Locally induced Galois representations with exceptional residual images

TL;DR

This paper classifies certain Galois representations with exceptional residual images, proving restrictions on their local induction properties and linking them to modular forms and class number conditions.

Contribution

It provides a classification of locally induced Galois representations with exceptional residual images, revealing new constraints and connections to modular forms.

Findings

If a level one eigenform's Galois representation has exceptional residual image, then it is not locally induced and has non-zero $a_p$.

Locally induced representations with exceptional residual images and certain class number conditions have finite image up to a twist.

Abstract

In this paper, we classify all continuous Galois representations $\rho:\mathrm{Gal}(\overline{\mathbf{Q}}/\mathbf{Q})\to \mathrm{GL}_2(\overline{\mathbf{Q}}_p)$ which are unramified outside $\{p,\infty\}$ and locally induced at $p$, under the assumption that $\overline{\rho}$ is exceptional, that is, has image of order prime to $p$. We prove two results.
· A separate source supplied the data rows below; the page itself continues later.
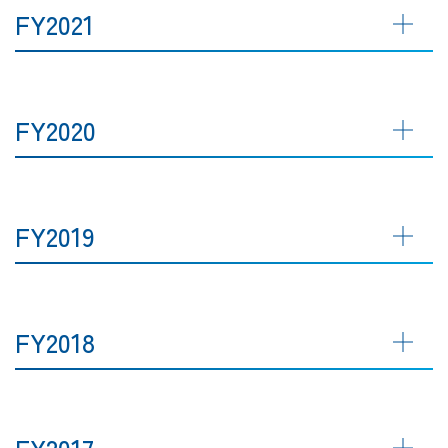
FY2021
FY2020
FY2019
FY2018
FY2017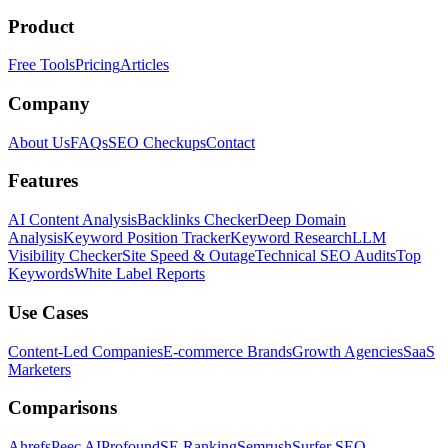
Product
Free Tools
Pricing
Articles
Company
About Us
FAQs
SEO Checkups
Contact
Features
AI Content Analysis
Backlinks Checker
Deep Domain
Analysis
Keyword Position Tracker
Keyword Research
LLM
Visibility Checker
Site Speed & Outage
Technical SEO Audits
Top
Keywords
White Label Reports
Use Cases
Content-Led Companies
E-commerce Brands
Growth Agencies
SaaS
Marketers
Comparisons
Ahrefs
Peec AI
Profound
SE Ranking
Semrush
Surfer SEO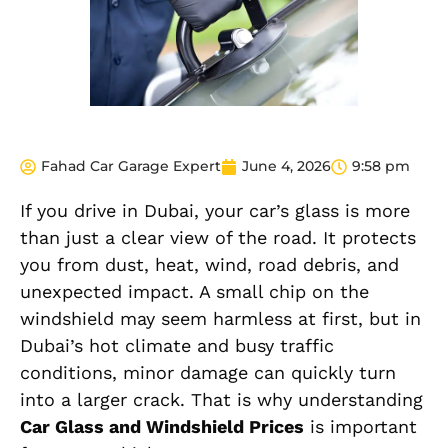
Fahad Car Garage Expert
June 4, 2026
9:58 pm
If you drive in Dubai, your car’s glass is more
than just a clear view of the road. It protects
you from dust, heat, wind, road debris, and
unexpected impact. A small chip on the
windshield may seem harmless at first, but in
Dubai’s hot climate and busy traffic
conditions, minor damage can quickly turn
into a larger crack. That is why understanding
Car Glass and Windshield Prices
is important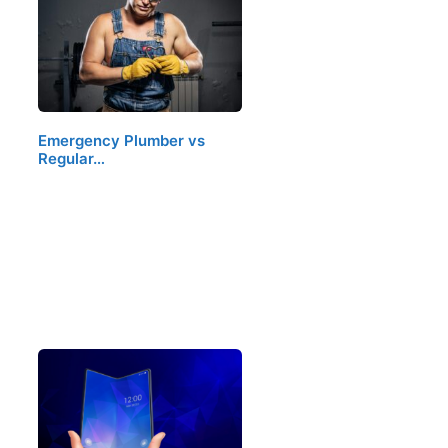
Emergency Plumber vs
Regular…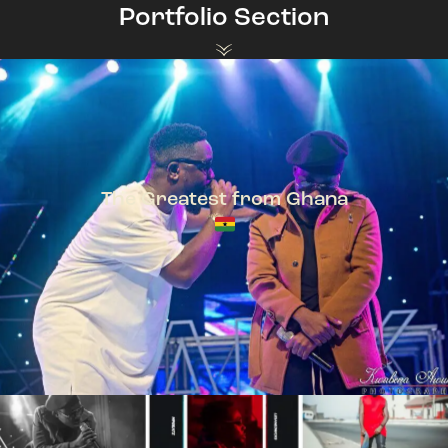
Portfolio Section
The Greatest from Ghana
TeePhlow + Sarkodie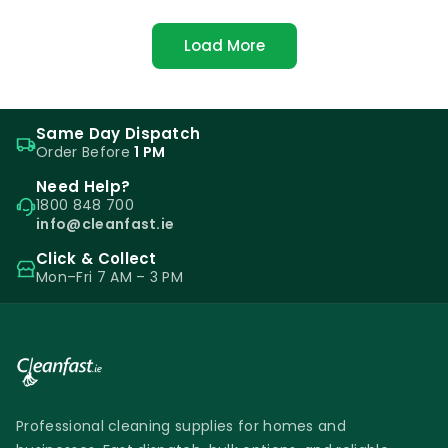
Load More
Same Day Dispatch
Order Before
1 PM
Need Help?
1800 848 700
info@cleanfast.ie
Click & Collect
Mon–Fri 7 AM – 3 PM
Professional cleaning supplies for homes and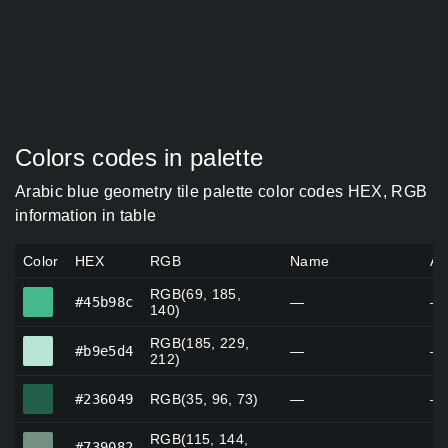
Colors codes in palette
Arabic blue geometry tile palette color codes HEX, RGB
information in table
Color
HEX
RGB
Name
Al
RGB(69, 185,
#45b98c
#45b98c
—
—
140)
RGB(185, 229,
#b9e5d4
#b9e5d4
—
—
212)
#236049
#236049
RGB(35, 96, 73)
—
—
RGB(115, 144,
#739082
#739082
—
—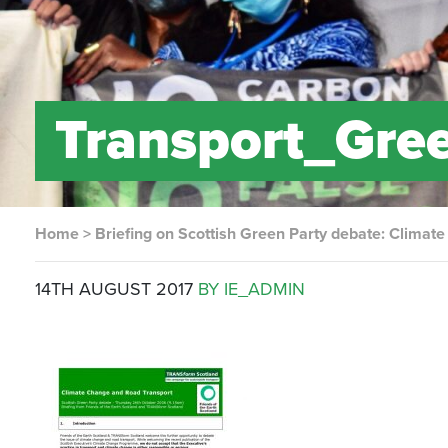
Transport_Gre
Home
>
Briefing on Scottish Green Party debate: Climat
14TH AUGUST 2017
BY IE_ADMIN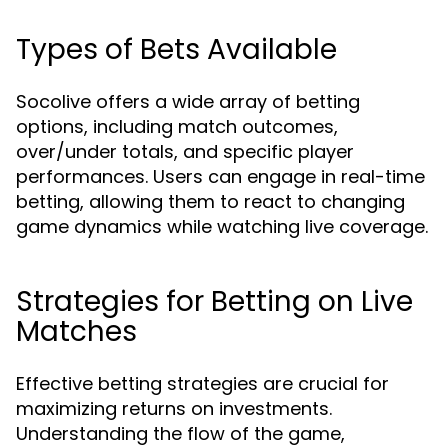
Types of Bets Available
Socolive offers a wide array of betting
options, including match outcomes,
over/under totals, and specific player
performances. Users can engage in real-time
betting, allowing them to react to changing
game dynamics while watching live coverage.
Strategies for Betting on Live
Matches
Effective betting strategies are crucial for
maximizing returns on investments.
Understanding the flow of the game,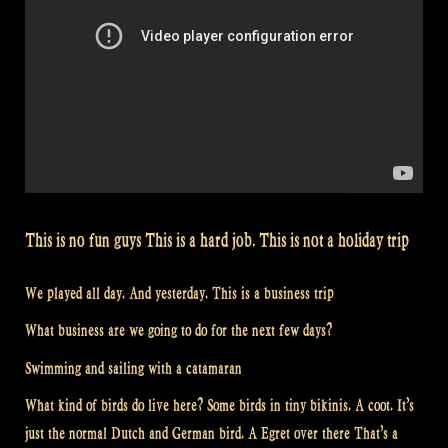
This is no fun guys This is a hard job. This is not a holiday trip
We played all day. And yesterday. This is a business trip
What business are we going to do for the next few days?
Swimming and sailing with a catamaran
What kind of birds do live here? Some birds in tiny bikinis. A coot. It’s
just the normal Dutch and German bird. A Egret over there That’s a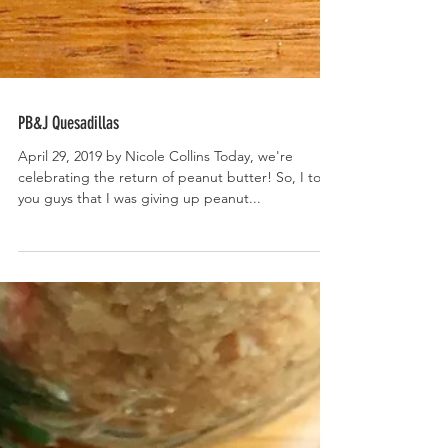
PB&J Quesadillas
April 29, 2019 by Nicole Collins Today, we're
celebrating the return of peanut butter! So, I told
you guys that I was giving up peanut...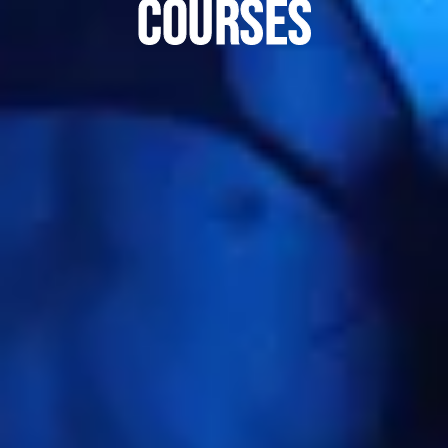
courses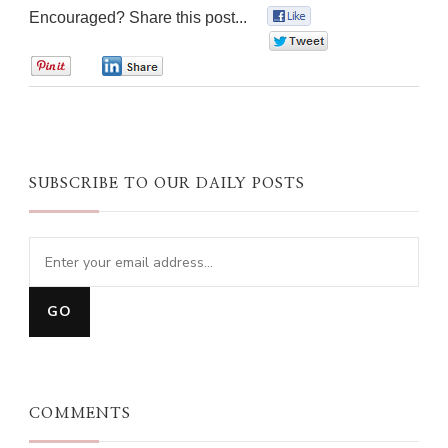
Encouraged? Share this post...
0
0
0
0
SUBSCRIBE TO OUR DAILY POSTS
COMMENTS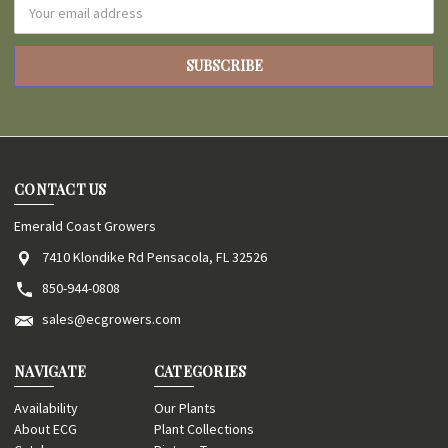
Email
Address
CONTACT US
Emerald Coast Growers
7410 Klondike Rd Pensacola, FL 32526
850-944-0808
sales@ecgrowers.com
NAVIGATE
CATEGORIES
Availability
Our Plants
About ECG
Plant Collections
If $f$ is a level one cuspidal eigenform and one of the $p$-adic Galois representations $\rho_f$ associated to $f$ has exceptional residual image, then $\rho_f$ is not locally induced and $a_p(f)\neq 0$. If $\rho$ is locally induced at $p$ and with exceptional residual image, and furthermore certain subfields of the fixed field of the kernel of $\overline{\rho}$ are assumed to have class numbers prime to $p$, then $\rho$ has finite image up to a twist.